The required output is a single number: how many lines of the material contain the string "אנחנו".

Extracted material: Begin

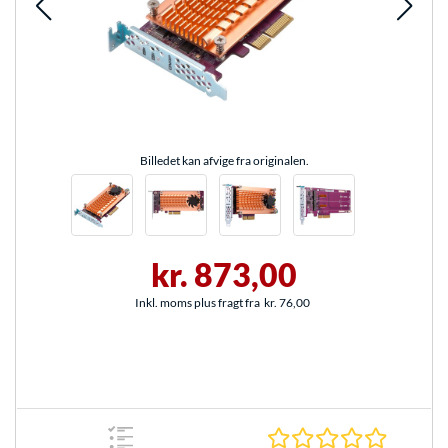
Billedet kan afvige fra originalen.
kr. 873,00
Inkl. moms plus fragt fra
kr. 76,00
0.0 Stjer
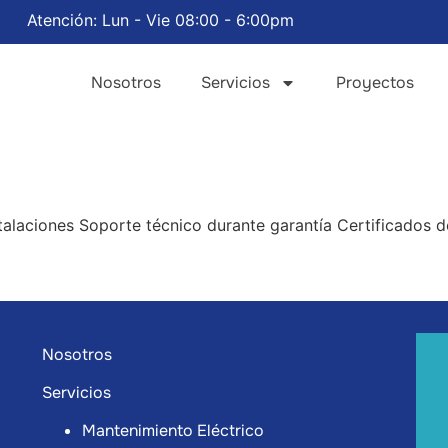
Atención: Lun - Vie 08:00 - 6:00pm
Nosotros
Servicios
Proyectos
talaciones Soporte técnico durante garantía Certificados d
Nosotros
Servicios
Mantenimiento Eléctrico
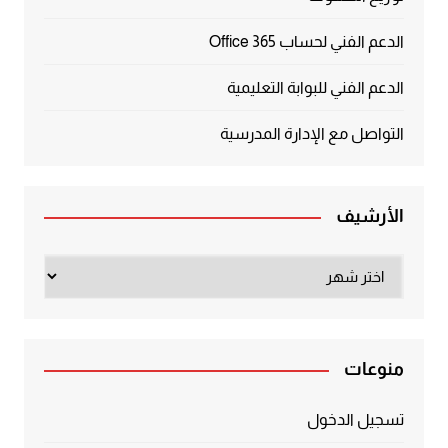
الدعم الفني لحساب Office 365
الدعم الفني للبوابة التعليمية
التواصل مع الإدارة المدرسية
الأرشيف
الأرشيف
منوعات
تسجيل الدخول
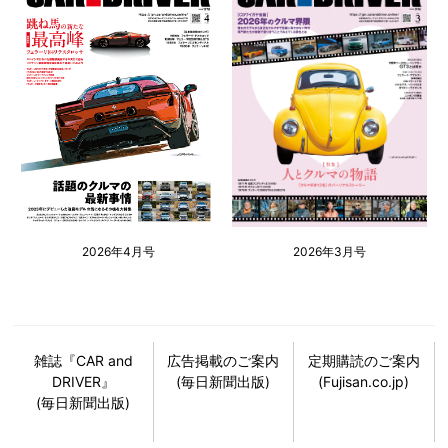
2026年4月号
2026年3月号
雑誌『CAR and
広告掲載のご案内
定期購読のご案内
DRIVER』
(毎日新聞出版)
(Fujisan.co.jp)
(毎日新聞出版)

Extracted material: End
Extracted material: Begin

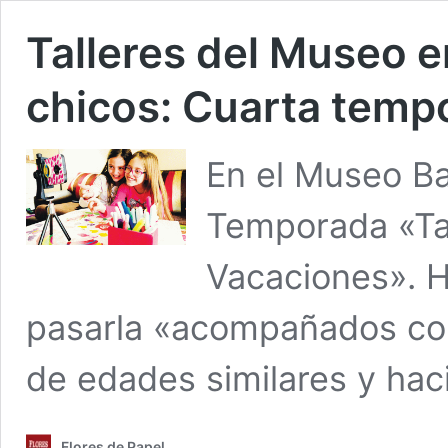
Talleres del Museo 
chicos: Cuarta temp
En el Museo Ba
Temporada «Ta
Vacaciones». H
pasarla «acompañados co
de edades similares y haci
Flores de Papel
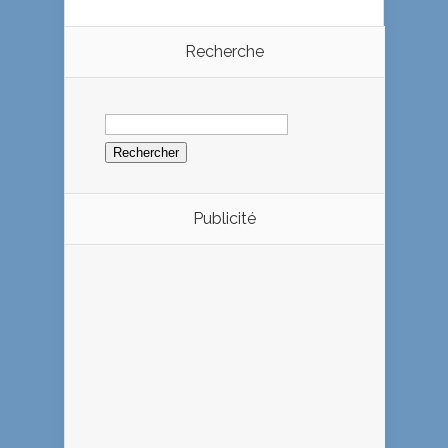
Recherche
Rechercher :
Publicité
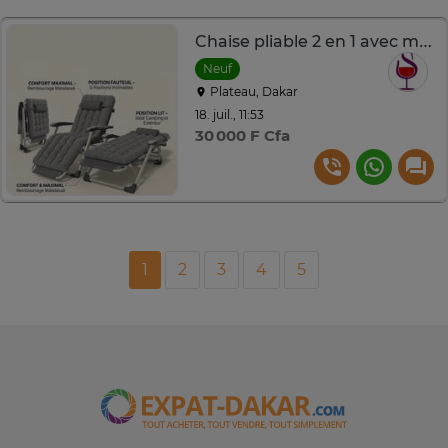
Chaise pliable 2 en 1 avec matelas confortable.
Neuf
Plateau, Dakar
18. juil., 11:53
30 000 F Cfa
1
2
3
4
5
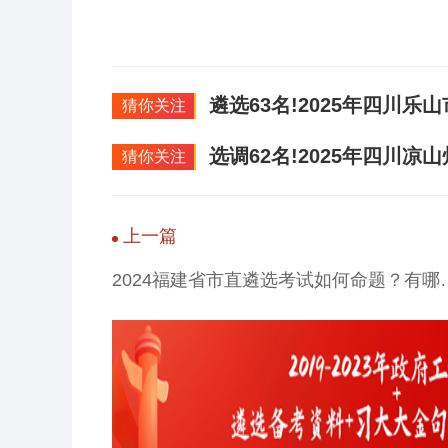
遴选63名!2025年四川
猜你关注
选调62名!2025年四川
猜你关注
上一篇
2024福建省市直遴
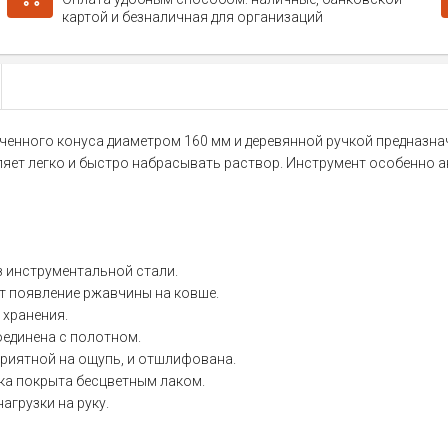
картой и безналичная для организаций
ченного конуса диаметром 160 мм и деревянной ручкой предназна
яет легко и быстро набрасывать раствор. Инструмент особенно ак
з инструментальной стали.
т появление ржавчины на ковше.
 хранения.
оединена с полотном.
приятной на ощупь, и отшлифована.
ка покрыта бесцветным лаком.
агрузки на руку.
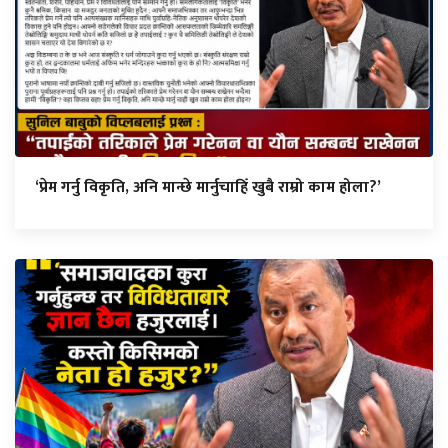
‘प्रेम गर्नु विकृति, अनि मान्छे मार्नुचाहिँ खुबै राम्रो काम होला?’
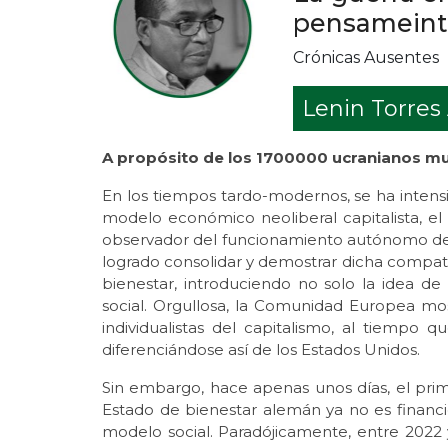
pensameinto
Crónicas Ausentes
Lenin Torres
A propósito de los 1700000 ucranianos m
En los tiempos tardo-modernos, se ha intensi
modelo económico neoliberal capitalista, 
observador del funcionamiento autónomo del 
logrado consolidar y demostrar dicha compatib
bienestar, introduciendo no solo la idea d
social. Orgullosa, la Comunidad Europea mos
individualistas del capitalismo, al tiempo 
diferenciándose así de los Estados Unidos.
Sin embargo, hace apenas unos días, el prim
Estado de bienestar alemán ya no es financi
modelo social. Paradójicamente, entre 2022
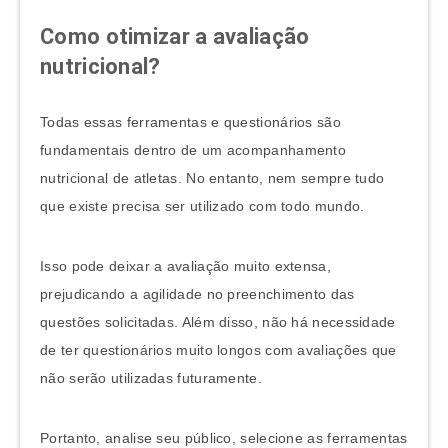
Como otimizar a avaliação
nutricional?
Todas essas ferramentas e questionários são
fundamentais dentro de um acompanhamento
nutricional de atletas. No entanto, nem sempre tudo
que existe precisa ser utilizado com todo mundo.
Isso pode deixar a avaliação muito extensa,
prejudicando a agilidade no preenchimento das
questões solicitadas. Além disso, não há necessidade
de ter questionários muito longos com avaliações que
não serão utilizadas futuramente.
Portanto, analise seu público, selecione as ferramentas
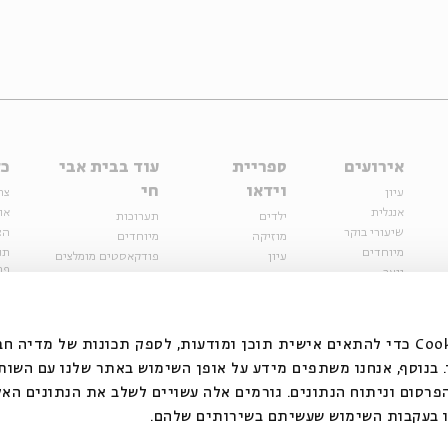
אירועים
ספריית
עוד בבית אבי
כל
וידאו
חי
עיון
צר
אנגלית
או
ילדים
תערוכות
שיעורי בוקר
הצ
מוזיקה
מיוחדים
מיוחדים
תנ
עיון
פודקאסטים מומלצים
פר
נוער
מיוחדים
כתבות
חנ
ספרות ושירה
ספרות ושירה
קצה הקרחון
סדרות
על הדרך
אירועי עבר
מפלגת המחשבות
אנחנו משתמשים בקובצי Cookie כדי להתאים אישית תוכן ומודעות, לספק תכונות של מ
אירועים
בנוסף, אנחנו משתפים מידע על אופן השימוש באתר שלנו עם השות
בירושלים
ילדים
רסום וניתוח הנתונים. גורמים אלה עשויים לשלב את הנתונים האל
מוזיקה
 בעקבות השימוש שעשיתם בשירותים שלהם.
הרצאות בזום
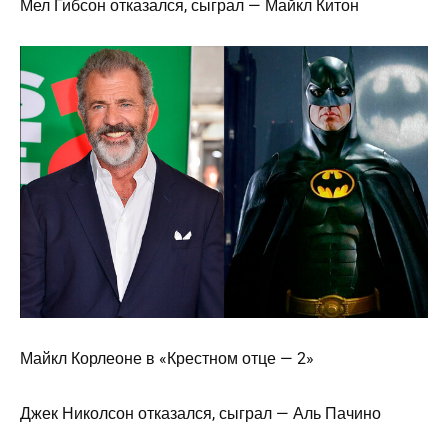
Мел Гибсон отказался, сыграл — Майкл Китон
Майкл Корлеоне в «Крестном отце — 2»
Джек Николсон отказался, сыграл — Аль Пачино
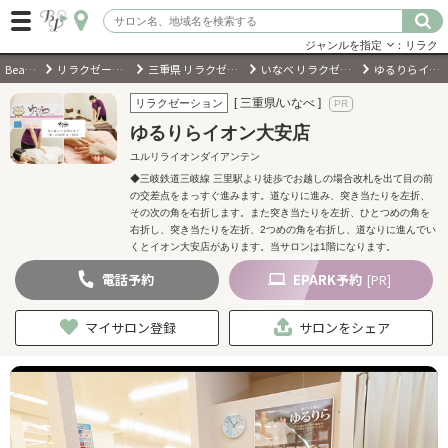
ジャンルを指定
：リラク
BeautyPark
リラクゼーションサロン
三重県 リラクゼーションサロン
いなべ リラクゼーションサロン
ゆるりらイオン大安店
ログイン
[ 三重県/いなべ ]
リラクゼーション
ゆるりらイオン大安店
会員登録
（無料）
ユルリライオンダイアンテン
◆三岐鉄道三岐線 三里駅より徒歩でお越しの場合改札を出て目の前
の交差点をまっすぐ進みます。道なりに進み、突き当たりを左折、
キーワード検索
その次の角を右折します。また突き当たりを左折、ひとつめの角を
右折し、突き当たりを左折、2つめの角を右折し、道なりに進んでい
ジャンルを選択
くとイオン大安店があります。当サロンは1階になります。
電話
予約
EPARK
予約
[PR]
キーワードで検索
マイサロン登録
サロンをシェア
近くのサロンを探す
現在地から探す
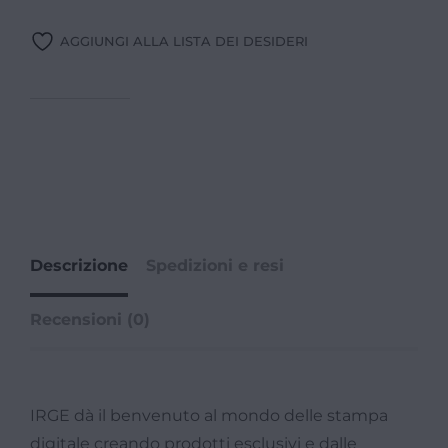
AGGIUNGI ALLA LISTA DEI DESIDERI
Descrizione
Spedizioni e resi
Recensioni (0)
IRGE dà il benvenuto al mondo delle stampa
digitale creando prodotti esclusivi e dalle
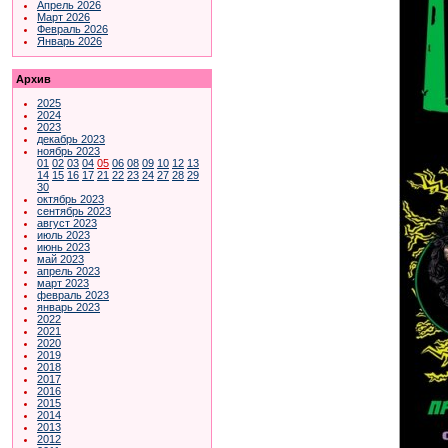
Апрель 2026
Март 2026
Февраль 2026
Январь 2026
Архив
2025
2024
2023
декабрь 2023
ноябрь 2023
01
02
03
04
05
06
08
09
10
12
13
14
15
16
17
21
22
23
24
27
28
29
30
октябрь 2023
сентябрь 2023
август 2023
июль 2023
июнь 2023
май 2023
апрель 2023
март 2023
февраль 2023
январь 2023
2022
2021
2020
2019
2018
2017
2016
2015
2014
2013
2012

Extracted material: End

Reply :: 2